* Stored items:
# # # # #

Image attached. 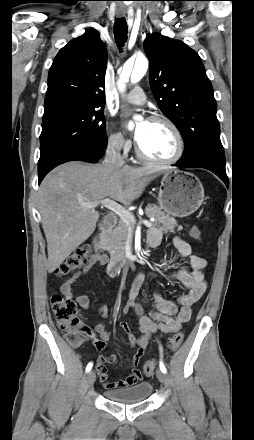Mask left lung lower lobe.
<instances>
[{
    "instance_id": "0a47b994",
    "label": "left lung lower lobe",
    "mask_w": 254,
    "mask_h": 440,
    "mask_svg": "<svg viewBox=\"0 0 254 440\" xmlns=\"http://www.w3.org/2000/svg\"><path fill=\"white\" fill-rule=\"evenodd\" d=\"M173 166L179 168L198 167L208 169L219 176L227 187L229 186V180L225 170V154L219 151H206L188 160L180 159Z\"/></svg>"
}]
</instances>
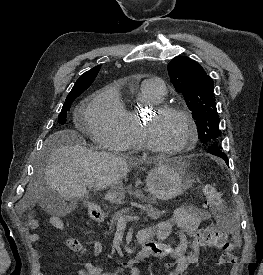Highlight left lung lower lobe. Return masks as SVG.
Returning <instances> with one entry per match:
<instances>
[{"label": "left lung lower lobe", "instance_id": "1", "mask_svg": "<svg viewBox=\"0 0 263 275\" xmlns=\"http://www.w3.org/2000/svg\"><path fill=\"white\" fill-rule=\"evenodd\" d=\"M208 152L210 154L216 155L223 160H225L226 164L229 166V161L227 155L223 152L222 147L220 144H211L208 146Z\"/></svg>", "mask_w": 263, "mask_h": 275}]
</instances>
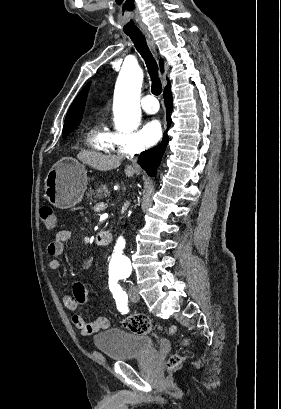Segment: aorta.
<instances>
[{"label": "aorta", "instance_id": "1", "mask_svg": "<svg viewBox=\"0 0 281 409\" xmlns=\"http://www.w3.org/2000/svg\"><path fill=\"white\" fill-rule=\"evenodd\" d=\"M142 79L139 67H122L113 104L115 127L119 131L131 132L139 123Z\"/></svg>", "mask_w": 281, "mask_h": 409}]
</instances>
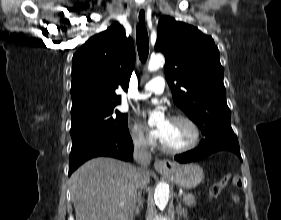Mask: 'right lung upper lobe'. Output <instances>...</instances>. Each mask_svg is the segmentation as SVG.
Wrapping results in <instances>:
<instances>
[{
	"instance_id": "cb5924a9",
	"label": "right lung upper lobe",
	"mask_w": 281,
	"mask_h": 220,
	"mask_svg": "<svg viewBox=\"0 0 281 220\" xmlns=\"http://www.w3.org/2000/svg\"><path fill=\"white\" fill-rule=\"evenodd\" d=\"M134 66L133 40L118 22L91 37L72 59V118L115 109Z\"/></svg>"
}]
</instances>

# # # # #

* INSTRUCTIONS TO FOLLOW:
Copy exactly the lines that begin at the one containing "Segment: aorta." and end at the last line of the records, both included, omitting the pictures.

* SOLVED PROBLEM:
Segment: aorta.
<instances>
[{"label": "aorta", "instance_id": "1", "mask_svg": "<svg viewBox=\"0 0 281 409\" xmlns=\"http://www.w3.org/2000/svg\"><path fill=\"white\" fill-rule=\"evenodd\" d=\"M142 79L139 67H122L113 104L115 127L119 131L131 132L139 123Z\"/></svg>", "mask_w": 281, "mask_h": 409}]
</instances>
Mask: 'right lung upper lobe'. Output <instances>...</instances>. Each mask_svg is the segmentation as SVG.
Wrapping results in <instances>:
<instances>
[{
	"instance_id": "cb5924a9",
	"label": "right lung upper lobe",
	"mask_w": 281,
	"mask_h": 220,
	"mask_svg": "<svg viewBox=\"0 0 281 220\" xmlns=\"http://www.w3.org/2000/svg\"><path fill=\"white\" fill-rule=\"evenodd\" d=\"M134 66L133 40L118 22L91 37L72 59V118L115 109Z\"/></svg>"
}]
</instances>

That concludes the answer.